Undaunted, the NUPW palace dwellers made a second attempt in June with a charge that he breached protocol in seeking to engage Sagicor with regard to the NUPW’s Medicare plan.

Riding on 168 votes in his favour, 45 against, and seven abstentions, McDowall crushed that coup attempt.

But the young man’s worries at a personal level were not over for 2016 as in October he was without notice,  moved from his public service job as an Acting Health Planning Officer 1, back to his substantive post of Environmental Health Assistant, with no explanation given.

The union cried foul, stating that the “sudden reversion of its president” was nothing short of victimization, while pointing out that he had recently been vocal in his opposition to what the union saw as Government’s efforts to privatize the state-run Sanitation Service Authority.

“He has also been forthright in his representation of customs officers, GAIA Inc and BIDC employees among others,” the union statement added.

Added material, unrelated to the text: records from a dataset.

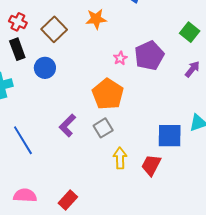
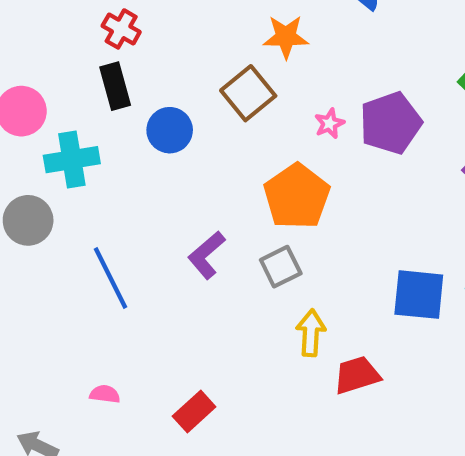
brown square: (54, 29) -> (248, 93), moved
red trapezoid: (151, 165) -> (357, 375), moved, turned 40
pink semicircle: (25, 195) -> (105, 394), size x0.6

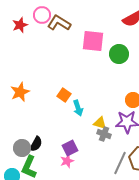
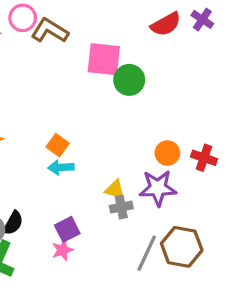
green circle: (119, 54) -> (129, 80), moved
cyan arrow: (78, 108) -> (61, 167), moved, turned 105
gray cross: (104, 134) -> (121, 207), turned -32

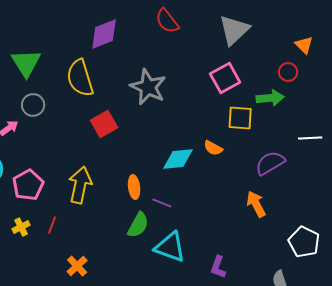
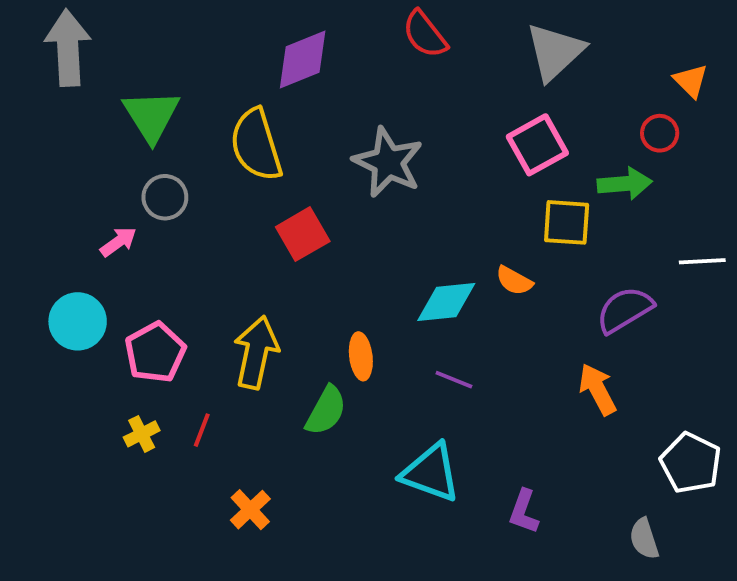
purple line: (162, 203) -> (454, 380), moved
green semicircle: (138, 225) -> (326, 411), moved

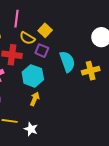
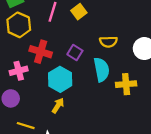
yellow square: (45, 30) -> (79, 12), moved
yellow semicircle: (27, 38) -> (108, 42), moved, turned -42

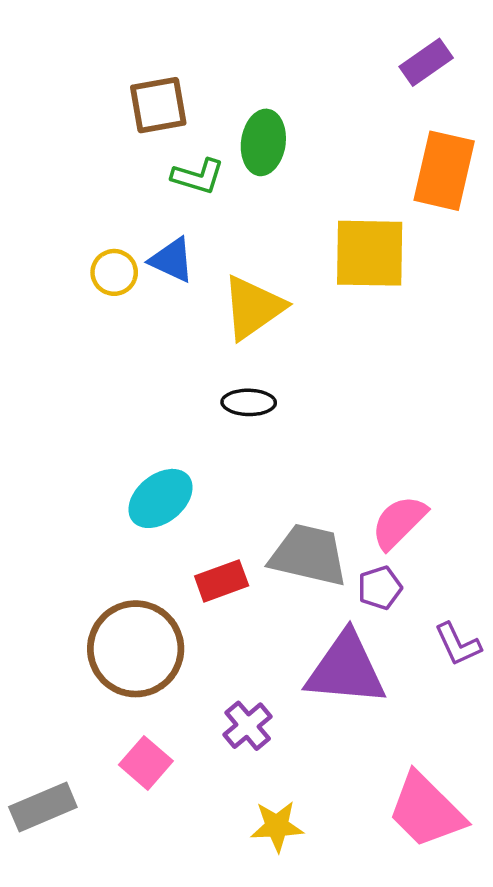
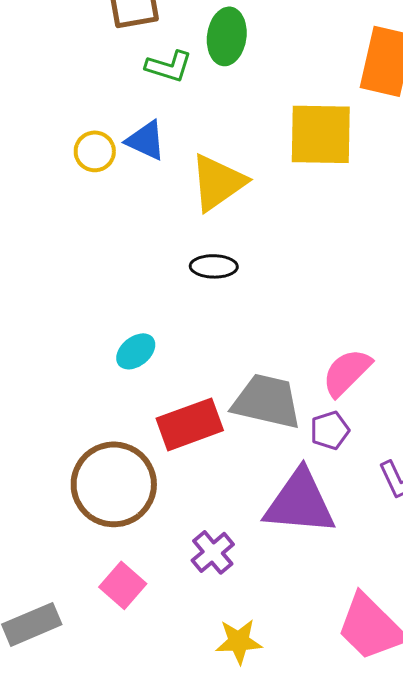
cyan ellipse: (161, 498) -> (136, 351), size x0.7
red rectangle: (222, 581) -> (190, 424), size x1.4

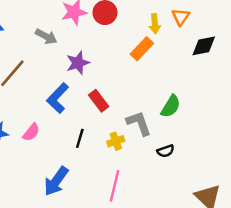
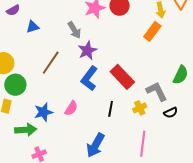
gray arrow: (46, 36) -> (74, 30), turned 36
purple star: (78, 63) -> (87, 50), moved
red rectangle: (99, 101) -> (122, 77), size x1.4
black semicircle: (166, 151) -> (171, 113), moved

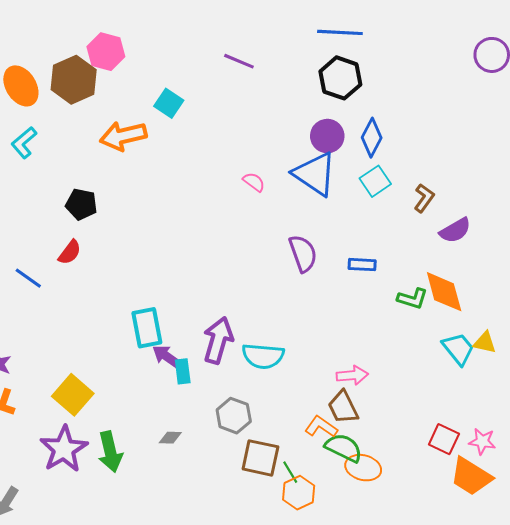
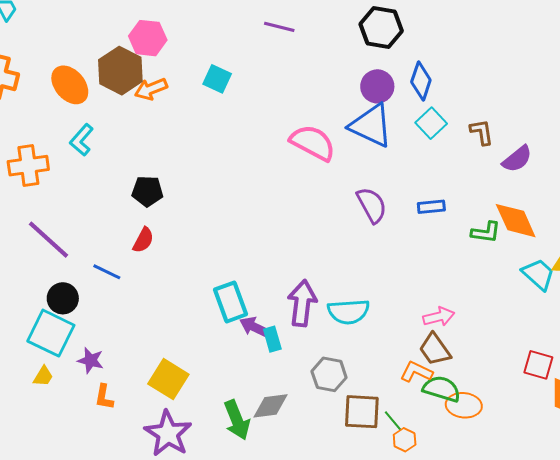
orange arrow: (123, 136) -> (151, 89), moved, size x0.7
pink semicircle: (254, 182) -> (313, 143), size x2.0
brown L-shape: (424, 198) -> (482, 132), turned -36
gray diamond: (170, 438) -> (270, 406), size x1.6
green arrow: (110, 452) -> (237, 420), moved
orange hexagon: (299, 493) -> (405, 440), size x0.7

Salt was rubbed into the wound when a person junior to McDowall was placed in the acting position.

Two of the island’s labour organizations, the BWU and the Unity Workers Union,  openly declared their solidarity with McDowall and the NUPW. The two teachers’ union also made clear that they were with him.

There followed the grandstanding that usually occurs between labour and a major employee, some go-slow among airport workers, and the possibility of  an all-out strike around the time of the islands Golden Jubilee celebrations.

NUPW, with the support of sister unions, held its stance and at the end of the first week in December there emerged word of a victory of sorts. Government agreed to pay the union leader for the full period of the initial acting appointment, though he had been reverted to his substantial post with about two months left in the appointed period.

There were not qualifying terms, however, to describe BWU’s Toni Moore’s slamming of Government in the demand for long due back pay for Water Authority workers.

In mid-March. BWU called out its members are the BWA to the picket line, protesting the non-payment of $33 million in increments due to 830 workers.

From the beginning of this protest that lasted over a week, Moore had been saying that the action had more to do with “disrespect’’ shown by the BWA management, who she charged had failed to meet a number of agreed deadlines.

“While the subject of discussion over a ten-year period has been about increments, the action taken by the Executive Council of the union relates less to increments . . . [and] more to disrespect shown by the BWA and its continued insistence on dishonouring agreements which it made over time,” Moore said after emerging from a meeting with Minister of Labour Dr Esther Byer-Suckoo, who had been mediating between the union and Minister of Water Resource Management Dr David Estwick.

But six days after the picket line protests and talks with Government yielded no positive results, Moore called out all of BWU public sector union branches and condemned the BWA management for “arrogance” in not even apologizing for failing to meet the March 10 deadline to give information on how it would begin paying the outstanding increments.

“This arrogance will not be tolerated,” she said.

The labour leader proceeded to call out her workers at the airport and sea port, virtually crippling the island, forcing Government into some six hours of talks on the same day, with hastily conjured pay proposals to end the dispute and put in the hands of workers, money that was due for a decade.

“We are happy that at the end of that meeting we can report that we have reached an agreement which we are sure will satisfy our constituents. Increments will be honoured as the union had requested and as was agreed with the parties previously,” Moore said on the evening of March 25, in the foyer of Government Headquarters on Bay Street at the end of the marathon talks.

Another prolonged labour issue, this time involving 200 laid-off National Conservation Commission (NCC) workers ended in October, with the severed workers receiving their cash settlements, three months after the Employment Rights Tribunal had ruled that retrenched were unfairly dismissed in 2014 as part of Government’s cost-cutting measures, and had ordered compensation equivalent to 52 weeks’ wages.